| Description of the task |
The lines to copy are those in the listing that hold the word "各类单位".

| Records for the exercise |
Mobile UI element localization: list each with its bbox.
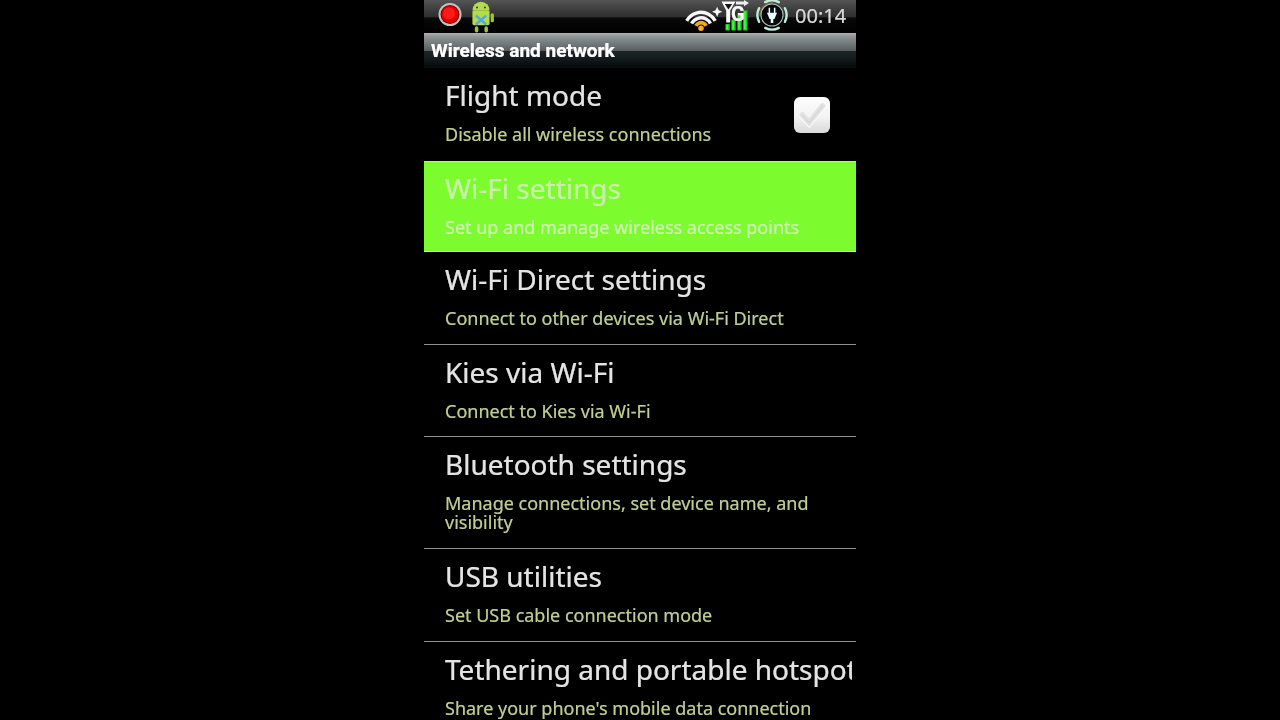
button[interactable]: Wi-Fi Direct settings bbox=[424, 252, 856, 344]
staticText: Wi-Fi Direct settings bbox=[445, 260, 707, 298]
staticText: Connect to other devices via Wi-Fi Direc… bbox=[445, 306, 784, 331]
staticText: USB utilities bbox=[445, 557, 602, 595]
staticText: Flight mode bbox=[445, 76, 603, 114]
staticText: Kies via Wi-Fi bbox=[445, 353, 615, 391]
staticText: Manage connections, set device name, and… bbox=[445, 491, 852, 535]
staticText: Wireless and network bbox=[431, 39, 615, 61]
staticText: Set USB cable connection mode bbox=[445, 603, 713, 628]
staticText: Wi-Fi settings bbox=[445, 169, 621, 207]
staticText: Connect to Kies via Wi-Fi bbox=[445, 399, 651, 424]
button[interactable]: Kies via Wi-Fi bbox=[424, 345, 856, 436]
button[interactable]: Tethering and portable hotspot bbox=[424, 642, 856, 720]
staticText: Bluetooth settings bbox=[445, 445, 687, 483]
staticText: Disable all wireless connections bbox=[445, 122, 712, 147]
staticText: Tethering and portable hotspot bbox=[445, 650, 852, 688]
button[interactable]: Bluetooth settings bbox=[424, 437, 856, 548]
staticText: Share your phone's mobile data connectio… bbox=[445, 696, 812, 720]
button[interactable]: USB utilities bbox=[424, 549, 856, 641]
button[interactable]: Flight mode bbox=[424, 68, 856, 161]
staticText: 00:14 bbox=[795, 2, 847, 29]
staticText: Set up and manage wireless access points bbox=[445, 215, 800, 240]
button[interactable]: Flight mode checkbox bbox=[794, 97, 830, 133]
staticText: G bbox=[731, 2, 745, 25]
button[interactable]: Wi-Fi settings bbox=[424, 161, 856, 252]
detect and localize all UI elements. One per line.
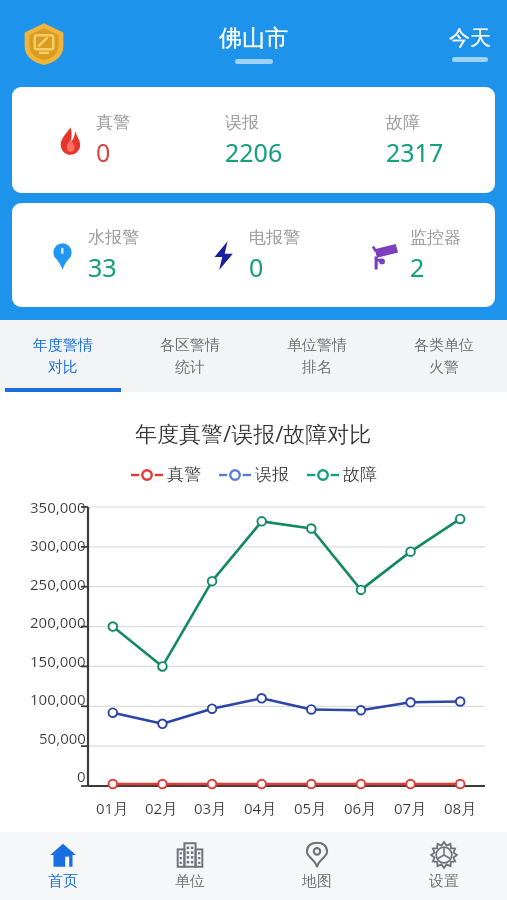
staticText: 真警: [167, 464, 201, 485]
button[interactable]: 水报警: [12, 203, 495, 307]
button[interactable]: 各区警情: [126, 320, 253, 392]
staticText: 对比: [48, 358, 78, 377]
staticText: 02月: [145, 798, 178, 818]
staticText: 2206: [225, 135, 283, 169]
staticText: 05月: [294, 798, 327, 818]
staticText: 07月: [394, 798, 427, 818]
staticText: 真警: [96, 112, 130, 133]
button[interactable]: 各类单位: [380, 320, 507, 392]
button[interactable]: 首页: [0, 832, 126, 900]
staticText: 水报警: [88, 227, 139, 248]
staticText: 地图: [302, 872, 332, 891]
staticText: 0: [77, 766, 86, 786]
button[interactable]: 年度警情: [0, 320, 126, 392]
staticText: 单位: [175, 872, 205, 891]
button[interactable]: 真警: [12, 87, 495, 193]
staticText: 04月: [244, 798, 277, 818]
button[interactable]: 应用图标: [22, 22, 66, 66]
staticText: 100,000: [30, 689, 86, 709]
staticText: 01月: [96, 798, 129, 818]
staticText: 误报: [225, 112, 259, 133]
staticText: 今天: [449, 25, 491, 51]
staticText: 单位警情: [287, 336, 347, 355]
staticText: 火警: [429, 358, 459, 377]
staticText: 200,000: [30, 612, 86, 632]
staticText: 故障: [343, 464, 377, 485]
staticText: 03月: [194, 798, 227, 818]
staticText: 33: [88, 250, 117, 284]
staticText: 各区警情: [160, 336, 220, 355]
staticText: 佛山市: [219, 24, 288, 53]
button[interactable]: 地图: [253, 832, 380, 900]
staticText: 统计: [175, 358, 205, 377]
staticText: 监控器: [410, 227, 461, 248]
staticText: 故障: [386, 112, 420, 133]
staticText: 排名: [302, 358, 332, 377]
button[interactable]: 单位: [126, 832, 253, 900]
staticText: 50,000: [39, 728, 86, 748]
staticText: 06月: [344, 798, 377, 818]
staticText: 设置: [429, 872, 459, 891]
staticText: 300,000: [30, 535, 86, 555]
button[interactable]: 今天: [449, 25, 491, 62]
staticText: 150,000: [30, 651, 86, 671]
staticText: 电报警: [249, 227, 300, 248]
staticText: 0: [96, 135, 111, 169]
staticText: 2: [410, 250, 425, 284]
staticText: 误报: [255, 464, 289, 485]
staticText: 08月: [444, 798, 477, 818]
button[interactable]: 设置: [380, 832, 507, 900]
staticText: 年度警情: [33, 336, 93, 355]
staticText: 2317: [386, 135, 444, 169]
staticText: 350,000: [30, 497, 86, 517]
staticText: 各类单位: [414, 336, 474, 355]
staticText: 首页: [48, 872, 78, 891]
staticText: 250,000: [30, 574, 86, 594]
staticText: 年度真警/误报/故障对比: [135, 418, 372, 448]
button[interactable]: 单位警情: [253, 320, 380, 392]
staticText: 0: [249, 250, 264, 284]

* * *

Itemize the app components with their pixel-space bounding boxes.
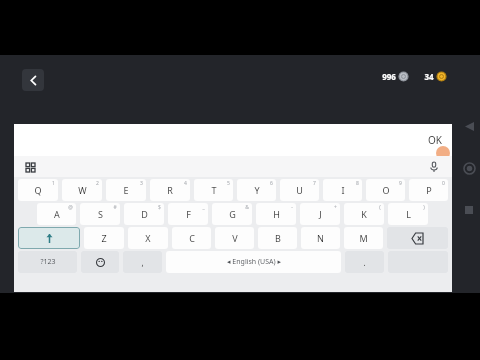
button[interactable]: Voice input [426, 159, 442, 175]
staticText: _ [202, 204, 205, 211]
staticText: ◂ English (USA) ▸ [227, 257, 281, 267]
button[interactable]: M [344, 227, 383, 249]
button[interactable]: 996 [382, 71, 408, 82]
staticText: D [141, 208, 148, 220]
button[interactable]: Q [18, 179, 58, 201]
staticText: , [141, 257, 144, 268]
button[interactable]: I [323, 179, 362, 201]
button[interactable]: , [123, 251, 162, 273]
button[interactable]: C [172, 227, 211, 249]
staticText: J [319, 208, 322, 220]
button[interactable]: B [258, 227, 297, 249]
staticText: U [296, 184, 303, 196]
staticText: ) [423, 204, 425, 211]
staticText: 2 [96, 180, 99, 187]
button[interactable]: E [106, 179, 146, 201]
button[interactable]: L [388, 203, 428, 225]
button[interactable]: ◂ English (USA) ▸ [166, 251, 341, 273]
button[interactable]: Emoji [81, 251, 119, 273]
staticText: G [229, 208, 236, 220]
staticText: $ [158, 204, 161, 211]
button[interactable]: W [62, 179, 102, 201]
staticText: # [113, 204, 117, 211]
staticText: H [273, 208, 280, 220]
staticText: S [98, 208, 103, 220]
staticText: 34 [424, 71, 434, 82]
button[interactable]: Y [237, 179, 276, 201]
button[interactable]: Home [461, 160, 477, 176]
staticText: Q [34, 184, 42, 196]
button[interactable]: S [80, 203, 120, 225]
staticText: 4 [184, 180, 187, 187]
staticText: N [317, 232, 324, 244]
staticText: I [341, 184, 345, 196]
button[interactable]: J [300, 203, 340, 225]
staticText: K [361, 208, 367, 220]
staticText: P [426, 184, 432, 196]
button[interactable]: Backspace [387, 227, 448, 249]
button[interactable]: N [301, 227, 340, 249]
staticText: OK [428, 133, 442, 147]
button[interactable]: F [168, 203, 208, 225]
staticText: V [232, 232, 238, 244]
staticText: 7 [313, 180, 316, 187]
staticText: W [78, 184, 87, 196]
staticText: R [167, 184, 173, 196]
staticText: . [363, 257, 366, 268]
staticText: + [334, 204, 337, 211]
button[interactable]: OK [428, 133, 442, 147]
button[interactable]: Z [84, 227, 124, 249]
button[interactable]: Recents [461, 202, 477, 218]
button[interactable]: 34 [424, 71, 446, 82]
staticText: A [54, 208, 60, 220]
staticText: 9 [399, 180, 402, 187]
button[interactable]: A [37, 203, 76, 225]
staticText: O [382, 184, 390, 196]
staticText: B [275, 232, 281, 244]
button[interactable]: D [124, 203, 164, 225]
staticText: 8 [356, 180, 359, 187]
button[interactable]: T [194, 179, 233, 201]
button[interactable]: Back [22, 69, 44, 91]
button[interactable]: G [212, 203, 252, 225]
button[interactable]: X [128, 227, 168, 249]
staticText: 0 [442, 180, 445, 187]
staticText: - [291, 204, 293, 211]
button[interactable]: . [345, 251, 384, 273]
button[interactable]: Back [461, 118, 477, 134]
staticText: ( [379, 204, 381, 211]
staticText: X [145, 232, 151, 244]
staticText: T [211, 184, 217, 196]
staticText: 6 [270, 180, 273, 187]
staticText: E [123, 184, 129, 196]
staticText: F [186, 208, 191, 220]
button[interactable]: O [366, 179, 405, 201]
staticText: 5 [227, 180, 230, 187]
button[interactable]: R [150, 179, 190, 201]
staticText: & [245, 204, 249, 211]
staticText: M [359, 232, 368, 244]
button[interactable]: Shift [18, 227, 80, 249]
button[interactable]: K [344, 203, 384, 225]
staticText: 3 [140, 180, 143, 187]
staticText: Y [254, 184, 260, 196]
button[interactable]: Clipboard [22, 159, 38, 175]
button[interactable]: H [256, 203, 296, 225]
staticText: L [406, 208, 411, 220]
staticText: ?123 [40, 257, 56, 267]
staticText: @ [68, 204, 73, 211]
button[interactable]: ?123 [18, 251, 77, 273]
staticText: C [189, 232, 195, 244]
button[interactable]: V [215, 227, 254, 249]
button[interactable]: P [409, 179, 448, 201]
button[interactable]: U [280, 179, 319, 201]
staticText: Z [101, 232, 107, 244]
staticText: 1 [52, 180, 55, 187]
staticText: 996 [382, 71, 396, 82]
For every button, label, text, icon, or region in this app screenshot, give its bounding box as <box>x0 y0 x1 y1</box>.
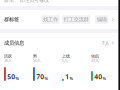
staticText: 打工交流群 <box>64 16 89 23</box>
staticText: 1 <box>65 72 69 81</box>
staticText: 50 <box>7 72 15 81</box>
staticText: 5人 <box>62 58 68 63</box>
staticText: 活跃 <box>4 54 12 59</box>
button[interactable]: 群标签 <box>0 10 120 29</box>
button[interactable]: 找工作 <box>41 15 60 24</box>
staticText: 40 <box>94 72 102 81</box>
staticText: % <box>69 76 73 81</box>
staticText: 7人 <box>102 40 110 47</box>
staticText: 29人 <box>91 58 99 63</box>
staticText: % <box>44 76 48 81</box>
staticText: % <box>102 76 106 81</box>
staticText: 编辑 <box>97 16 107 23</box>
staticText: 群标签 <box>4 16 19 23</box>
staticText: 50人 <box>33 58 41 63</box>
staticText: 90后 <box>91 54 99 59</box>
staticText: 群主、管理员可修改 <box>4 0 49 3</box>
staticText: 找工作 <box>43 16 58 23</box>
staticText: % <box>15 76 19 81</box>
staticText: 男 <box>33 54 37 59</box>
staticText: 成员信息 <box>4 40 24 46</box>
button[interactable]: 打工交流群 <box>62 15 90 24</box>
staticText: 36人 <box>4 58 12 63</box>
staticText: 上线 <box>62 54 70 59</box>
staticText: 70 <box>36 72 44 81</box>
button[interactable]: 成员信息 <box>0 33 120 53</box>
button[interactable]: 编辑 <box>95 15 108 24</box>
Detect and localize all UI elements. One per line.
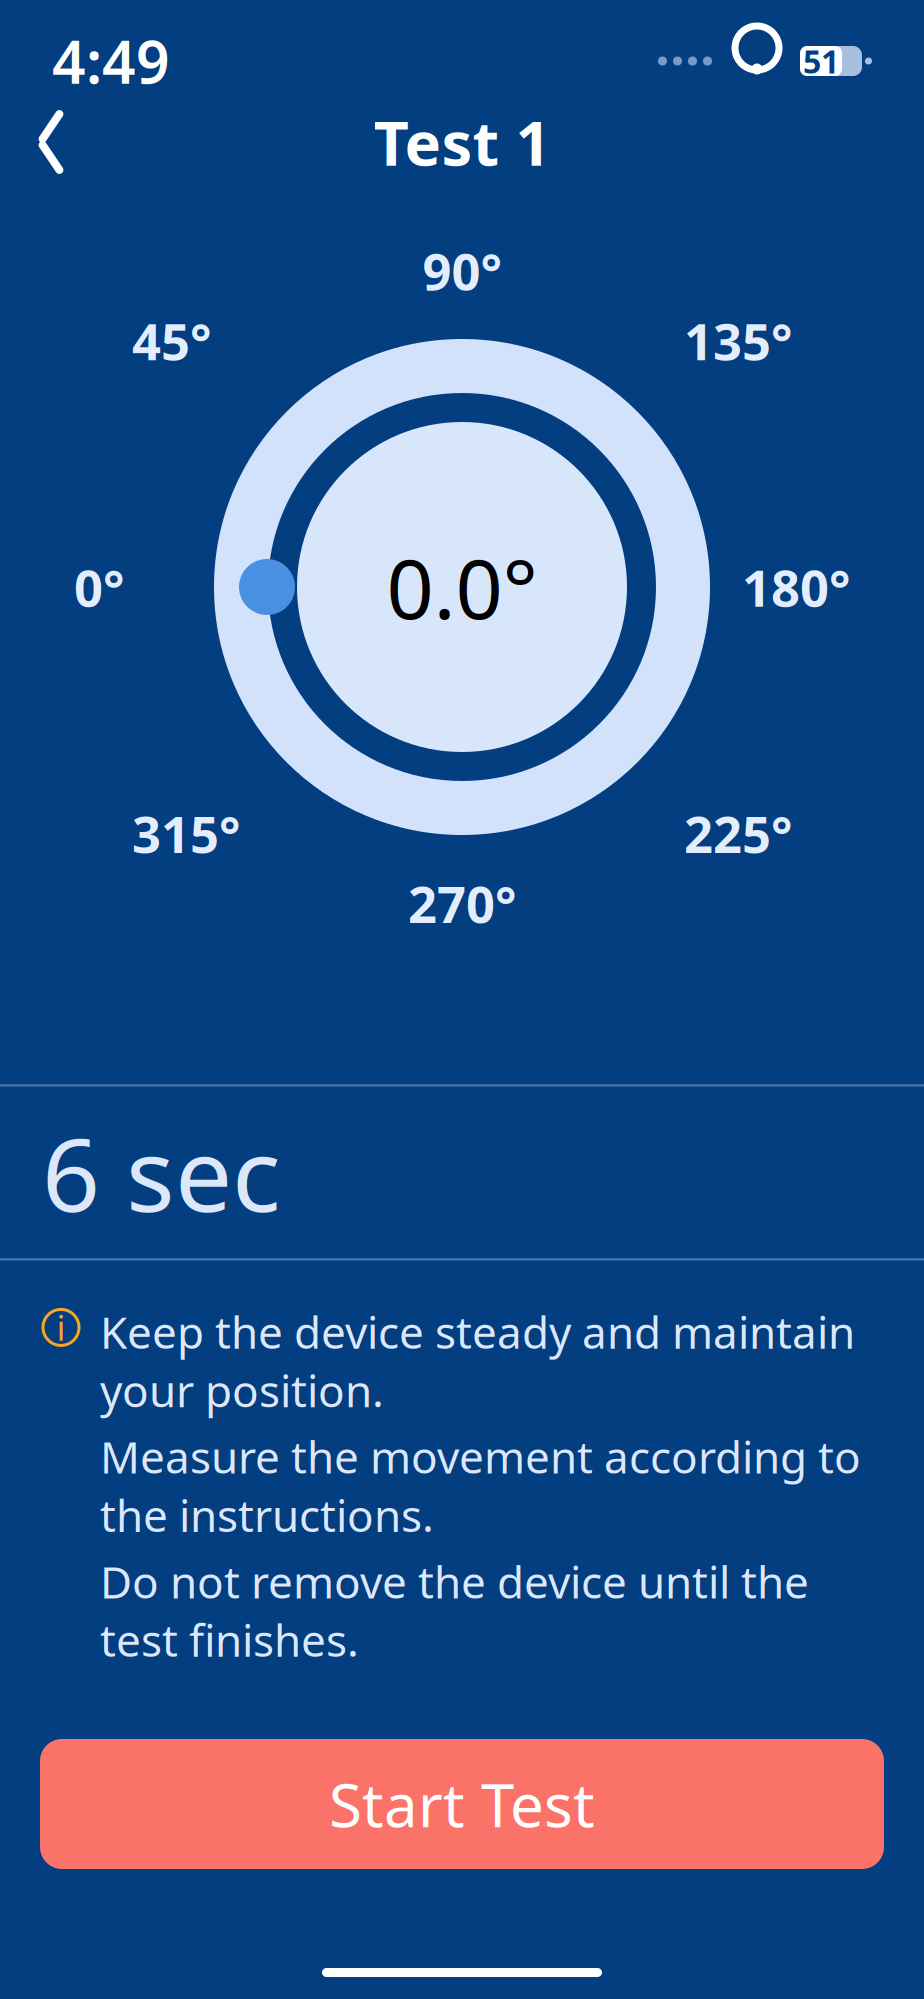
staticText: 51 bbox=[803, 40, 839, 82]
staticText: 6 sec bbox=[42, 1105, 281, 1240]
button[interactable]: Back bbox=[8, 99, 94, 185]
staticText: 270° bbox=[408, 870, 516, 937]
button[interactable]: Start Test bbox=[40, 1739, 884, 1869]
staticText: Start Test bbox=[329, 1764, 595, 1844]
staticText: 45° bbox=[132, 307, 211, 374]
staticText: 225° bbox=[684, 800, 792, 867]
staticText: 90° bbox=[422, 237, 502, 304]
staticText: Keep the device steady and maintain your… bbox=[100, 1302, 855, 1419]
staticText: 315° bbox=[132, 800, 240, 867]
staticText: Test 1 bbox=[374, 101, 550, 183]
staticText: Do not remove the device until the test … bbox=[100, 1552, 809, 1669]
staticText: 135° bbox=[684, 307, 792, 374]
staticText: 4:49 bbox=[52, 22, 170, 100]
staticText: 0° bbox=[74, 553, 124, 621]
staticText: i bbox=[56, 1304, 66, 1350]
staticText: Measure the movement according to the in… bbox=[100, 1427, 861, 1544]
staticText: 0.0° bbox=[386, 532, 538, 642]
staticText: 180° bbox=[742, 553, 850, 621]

| Exercise result |
button[interactable]: 各类单位: [380, 320, 507, 392]
staticText: 各类单位: [414, 336, 474, 355]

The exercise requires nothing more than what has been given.